His flashlight on a Korean man, the pale stillness of death, bruises purple on his neck. Declan coaching him, teaching him, get inside his head. Think like he thinks. The hunter needs to understand his prey.

The faultline in the city, the open wound, falling in and witnessing every frailty, every failure, every compulsion. Finding guilt with a perfect aim. No profile, no evidence, just the space between him and them growing smaller and smaller. Everything falling into place.

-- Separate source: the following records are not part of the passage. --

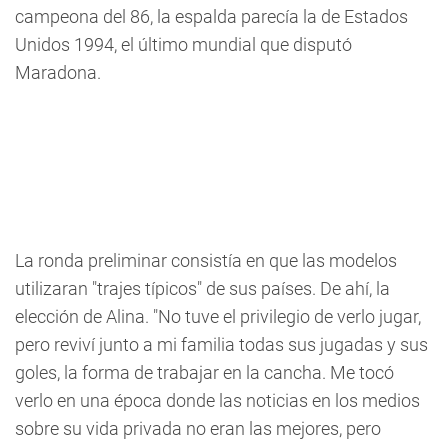
campeona del 86, la espalda parecía la de Estados
Unidos 1994, el último mundial que disputó
Maradona.
La ronda preliminar consistía en que las modelos
utilizaran "trajes típicos" de sus países. De ahí, la
elección de Alina. "No tuve el privilegio de verlo jugar,
pero reviví junto a mi familia todas sus jugadas y sus
goles, la forma de trabajar en la cancha. Me tocó
verlo en una época donde las noticias en los medios
sobre su vida privada no eran las mejores, pero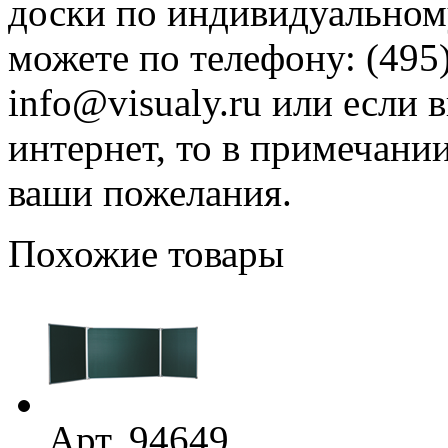
доски по индивидуальному
можете по телефону: (495)
info@visualy.ru или если 
интернет, то в примечани
ваши пожелания.
Похожие товары
Арт. 94649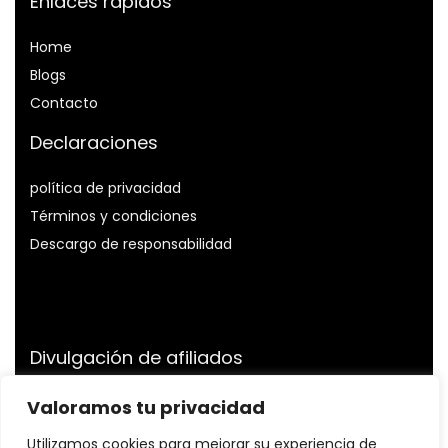
Enlaces rápidos
Home
Blog
s
Contacto
Declaraciones
política de privacidad
Términos y condiciones
Descargo de responsabilidad
Divulgación de afiliados
Divulgación:
Somos participantes del Programa de
Valoramos tu privacidad
Asociados de Amazon Services LLC, un programa de
Utilizamos cookies para mejorar su experiencia de
publicidad de afiliados diseñado para proporcionarnos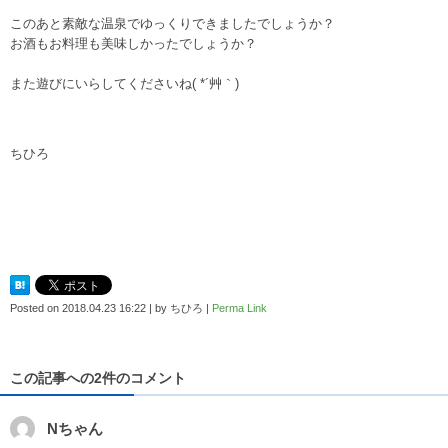
このあと素敵な温泉でゆっくりできましたでしょうか？
お酒もお料理も美味しかったでしょうか？
また遊びにいらしてくださいね( *´艸｀)
ちひろ
Posted on
2018.04.23 16:22
|
by
ちひろ
|
Perma Link
この記事への2件のコメント
Nちゃん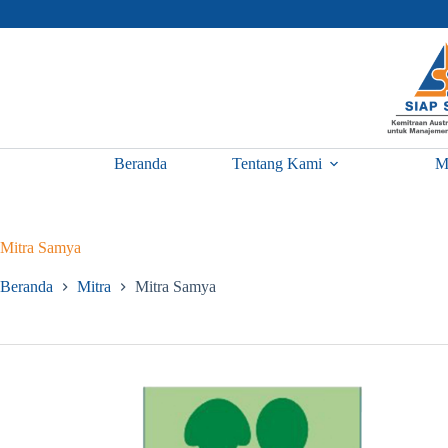
Skip
to
content
Beranda
Tentang Kami
M
Mitra Samya
Beranda
Mitra
Mitra Samya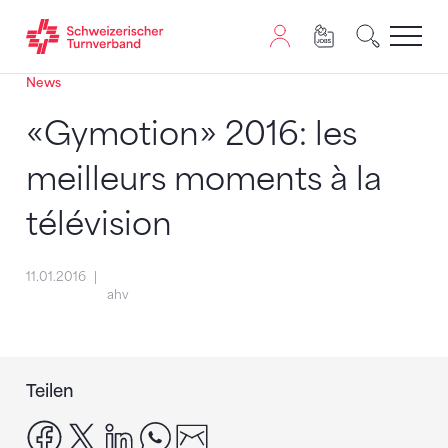
News
Zum Inhalt springen
Zur Sitemap navigieren
Zum Navigieren dieser Seite wird JavaScript benötigt. A
«Gymotion» 2016: les
meilleurs moments à la
télévision
11.01.2016
ahv
Teilen
facebook
x
linkedin
whatsapp
email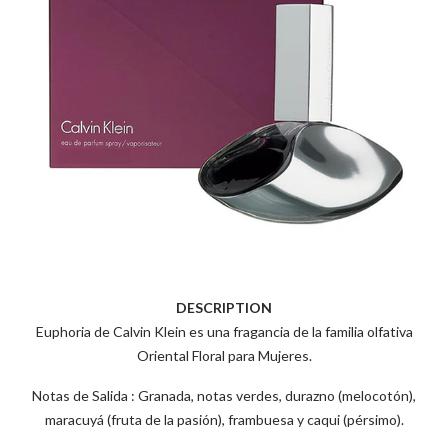
DESCRIPTION
Euphoria de Calvin Klein es una fragancia de la familia olfativa
Oriental Floral para Mujeres.
Notas de Salida : Granada, notas verdes, durazno (melocotón),
maracuyá (fruta de la pasión), frambuesa y caqui (pérsimo).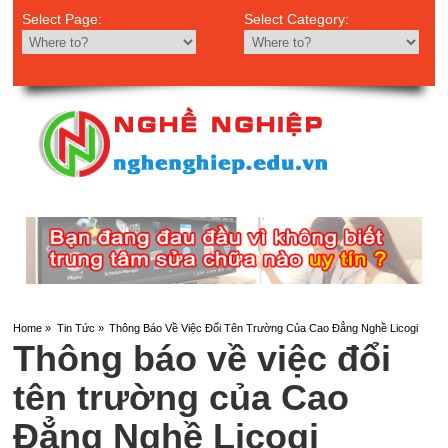
Select Page:
Select Category:
Home
»
Tin Tức
»
Thông Báo Về Việc Đổi Tên Trường Của Cao Đẳng Nghề Licogi
Thông báo về việc đổi
tên trường của Cao
Đẳng Nghề Licogi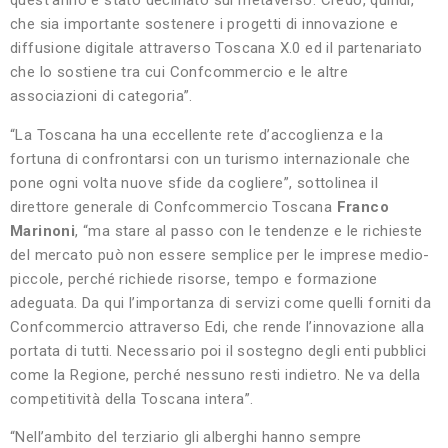
quest’anno è stato declinato sul metaverso. Credo, quindi,
che sia importante sostenere i progetti di innovazione e
diffusione digitale attraverso Toscana X.0 ed il partenariato
che lo sostiene tra cui Confcommercio e le altre
associazioni di categoria”.
“La Toscana ha una eccellente rete d’accoglienza e la
fortuna di confrontarsi con un turismo internazionale che
pone ogni volta nuove sfide da cogliere”, sottolinea il
direttore generale di Confcommercio Toscana
Franco
Marinoni
, “ma stare al passo con le tendenze e le richieste
del mercato può non essere semplice per le imprese medio-
piccole, perché richiede risorse, tempo e formazione
adeguata. Da qui l’importanza di servizi come quelli forniti da
Confcommercio attraverso Edi, che rende l’innovazione alla
portata di tutti. Necessario poi il sostegno degli enti pubblici
come la Regione, perché nessuno resti indietro. Ne va della
competitività della Toscana intera”.
“Nell’ambito del terziario gli alberghi hanno sempre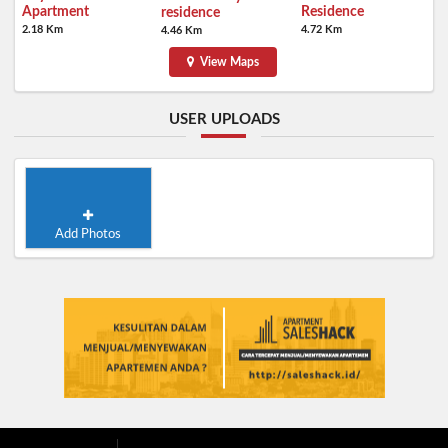
Apartment
Residence
residence
2.18 Km
4.72 Km
4.46 Km
View Maps
USER UPLOADS
Add Photos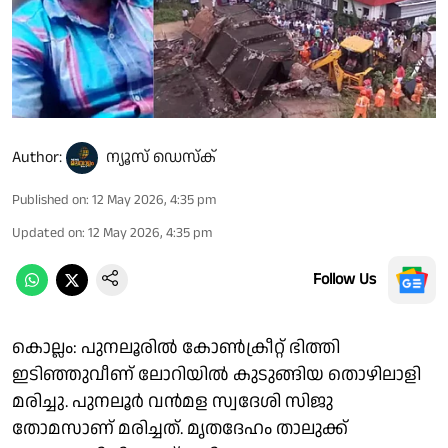
Author:
ന്യൂസ് ഡെസ്ക്
Published on
:
12 May 2026, 4:35 pm
Updated on
:
12 May 2026, 4:35 pm
Follow Us
കൊല്ലം: പുനലൂരിൽ കോൺക്രീറ്റ് ഭിത്തി
ഇടിഞ്ഞുവീണ് ലോറിയിൽ കുടുങ്ങിയ തൊഴിലാളി
മരിച്ചു. പുനലൂര്‍ വന്‍മള സ്വദേശി സിജു
തോമസാണ് മരിച്ചത്. മൃതദേഹം താലുക്ക്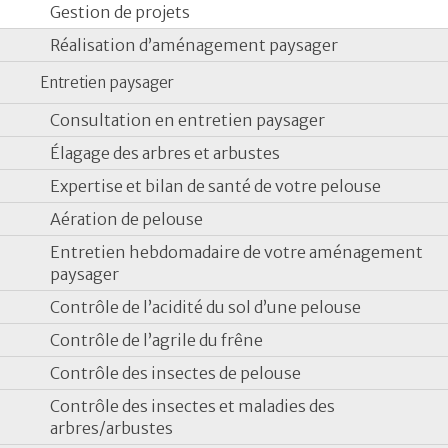
Gestion de projets
Réalisation d’aménagement paysager
Entretien paysager
Consultation en entretien paysager
Élagage des arbres et arbustes
Expertise et bilan de santé de votre pelouse
Aération de pelouse
Entretien hebdomadaire de votre aménagement
paysager
Contrôle de l’acidité du sol d’une pelouse
Contrôle de l’agrile du frêne
Contrôle des insectes de pelouse
Contrôle des insectes et maladies des
arbres/arbustes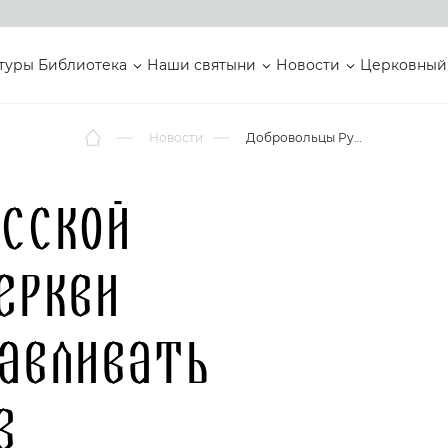
туры
Библиотека
Наши святыни
Новости
Церковный
Новости
Добровольцы Русской Православной Церкви начали восстанавливать частные дома в Волновахе
сской
еркви
авливать
в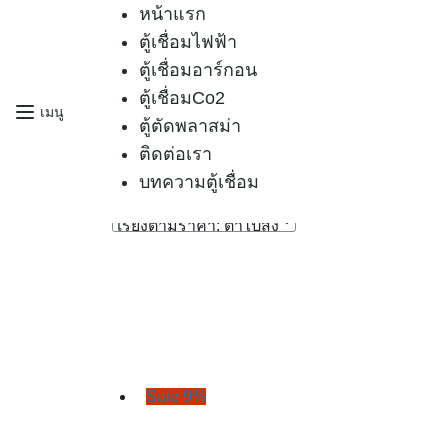
Skip
หน้าแรก
to
ตู้เชื่อมไฟฟ้า
content
ตู้เชื่อมอาร์กอน
ตู้เชื่อมCo2
เมนู
หน้าหลัก
›
สินค้าที่มีป้ายกำกับ “mig300”
ตู้ตัดพลาสม่า
mig300
ติดต่อเรา
บทความตู้เชื่อม
Sorted
Showing all 3 results
by
price:
low
to
high
Sale 9%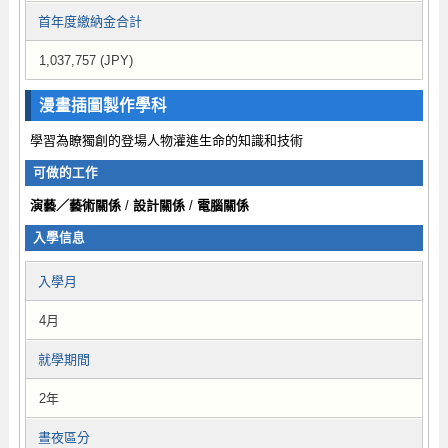
首年度繳納金合計
1,037,757 (JPY)
漫畫插圖製作學科
學習為瞭獨創的登場人物灌進生命的知識和技術
可做的工作
演藝／藝術關係
/
設計關係
/
電腦關係
入學信息
入學月
4月
就學期間
2年
晝夜區分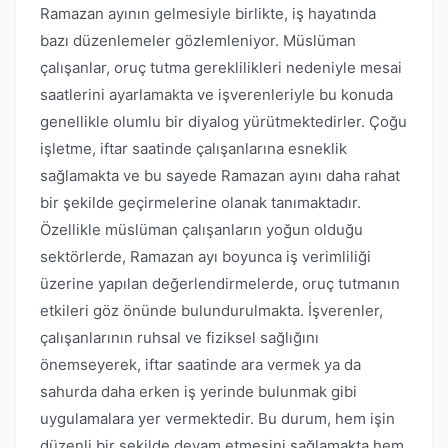
Ramazan ayının gelmesiyle birlikte, iş hayatında
bazı düzenlemeler gözlemleniyor. Müslüman
çalışanlar, oruç tutma gereklilikleri nedeniyle mesai
saatlerini ayarlamakta ve işverenleriyle bu konuda
genellikle olumlu bir diyalog yürütmektedirler. Çoğu
işletme, iftar saatinde çalışanlarına esneklik
sağlamakta ve bu sayede Ramazan ayını daha rahat
bir şekilde geçirmelerine olanak tanımaktadır.
Özellikle müslüman çalışanların yoğun olduğu
sektörlerde, Ramazan ayı boyunca iş verimliliği
üzerine yapılan değerlendirmelerde, oruç tutmanın
etkileri göz önünde bulundurulmakta. İşverenler,
çalışanlarının ruhsal ve fiziksel sağlığını
önemseyerek, iftar saatinde ara vermek ya da
sahurda daha erken iş yerinde bulunmak gibi
uygulamalara yer vermektedir. Bu durum, hem işin
düzenli bir şekilde devam etmesini sağlamakta hem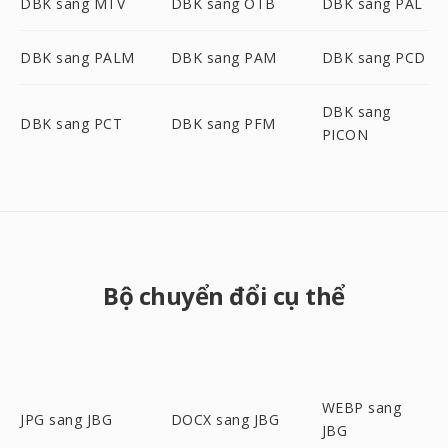
DBK sang MTV
DBK sang OTB
DBK sang PAL
DBK sang PALM
DBK sang PAM
DBK sang PCD
DBK sang
DBK sang PCT
DBK sang PFM
PICON
Bộ chuyển đổi cụ thể
WEBP sang
JPG sang JBG
DOCX sang JBG
JBG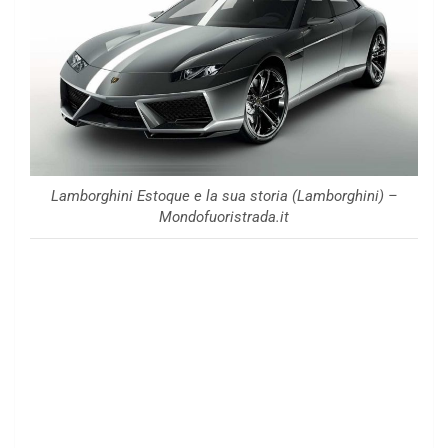
Lamborghini Estoque e la sua storia (Lamborghini) –
Mondofuoristrada.it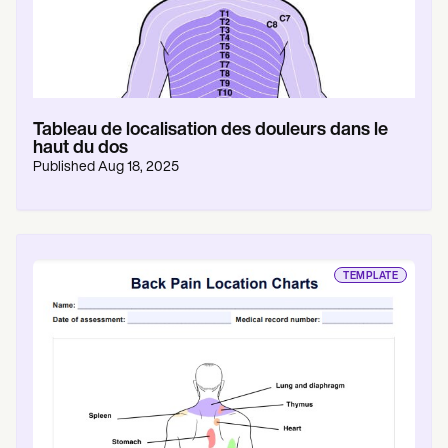
Tableau de localisation des douleurs dans le
haut du dos
Published
Aug 18, 2025
TEMPLATE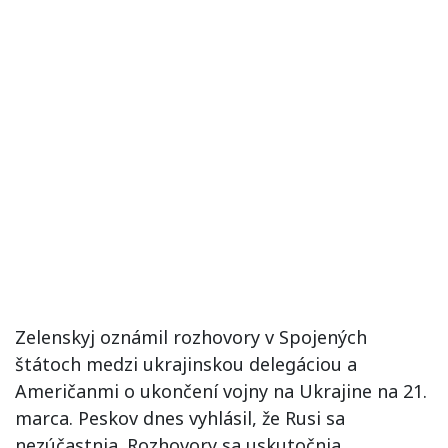
Zelenskyj oznámil rozhovory v Spojených
štátoch medzi ukrajinskou delegáciou a
Američanmi o ukončení vojny na Ukrajine na 21.
marca. Peskov dnes vyhlásil, že Rusi sa
nezúčastnia. Rozhovory sa uskutočnia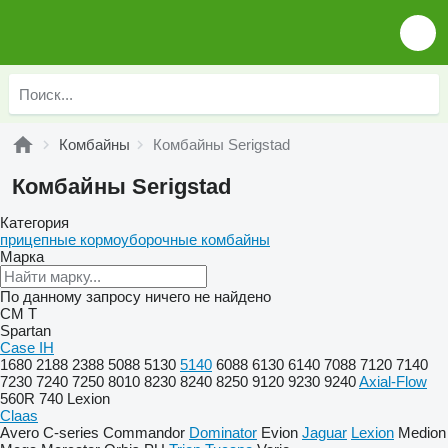
Комбайны
Комбайны Serigstad
Комбайны Serigstad
Категория
прицепные кормоуборочные комбайны
Марка
По данному запросу ничего не найдено
CM
T
Spartan
Case IH
1680
2188
2388
5088
5130
5140
6088
6130
6140
7088
7120
7140
7230
7240
7250
8010
8230
8240
8250
9120
9230
9240
Axial-Flow
560R
740
Lexion
Claas
Avero
C-series
Commandor
Dominator
Evion
Jaguar
Lexion
Medion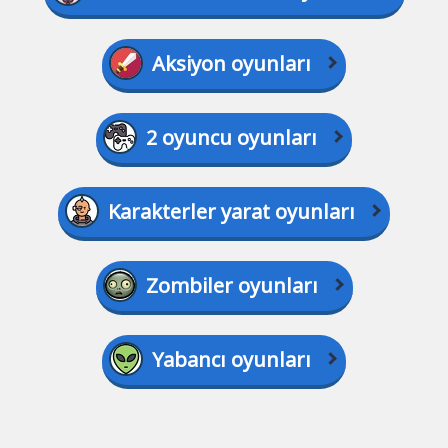
Aksiyon oyunları
2 oyuncu oyunları
Karakterler yarat oyunları
Zombiler oyunları
Yabancı oyunları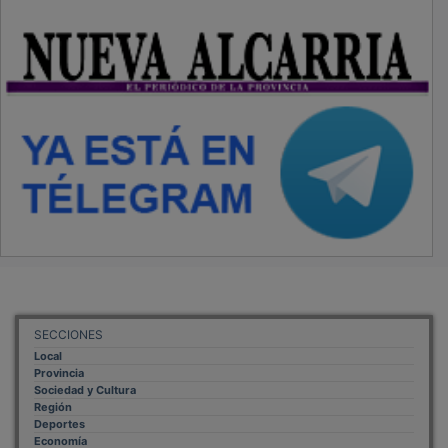
SECCIONES
Local
Provincia
Sociedad y Cultura
Región
Deportes
Economía
Opinión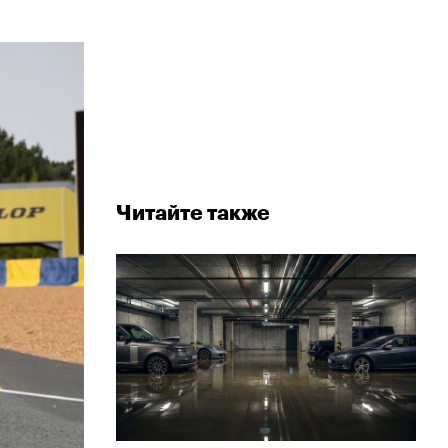
Читайте также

The grave yawning below and the city waiting to tumble in, hearing the white noise of it, every gunshot, every scream. Carrying them with him, leaving traces behind. The twist of cause and effect, dream before crime, feeling the knife in his hand, the warm rush of blood. Looking out and seeing what he wanted to see, finding things he'd already found.

Finding what he'd made.

He should be laughing, really; Dec had told him it was an old enemy out for revenge, and hasn't he always been his own worst enemy? Hasn't he always known he'll bring himself down one day? The one person he could never catch.

"I'm yours," the boy says.

The knife bagged in front of him, shining in the fluorescent light. He takes it out, turns it around, the edge and glint, the weight of it. He puts it back down, slides it across the table.

"Don't think you're the first one," the boy says. "It's happened before. It's ancient. You know, you won't admit it. You know what it is and you know it won't stop until it's through with you."

The knife between them. Eames behind the glass, heart sinking. This is the point where he has a choice.

He says, "I'm sorry. I didn't realize."

He says, "I know what has to happen."

And, "Today's an anniversary, you know. It's fitting, I guess."

The boy smiles again, and picks up the knife.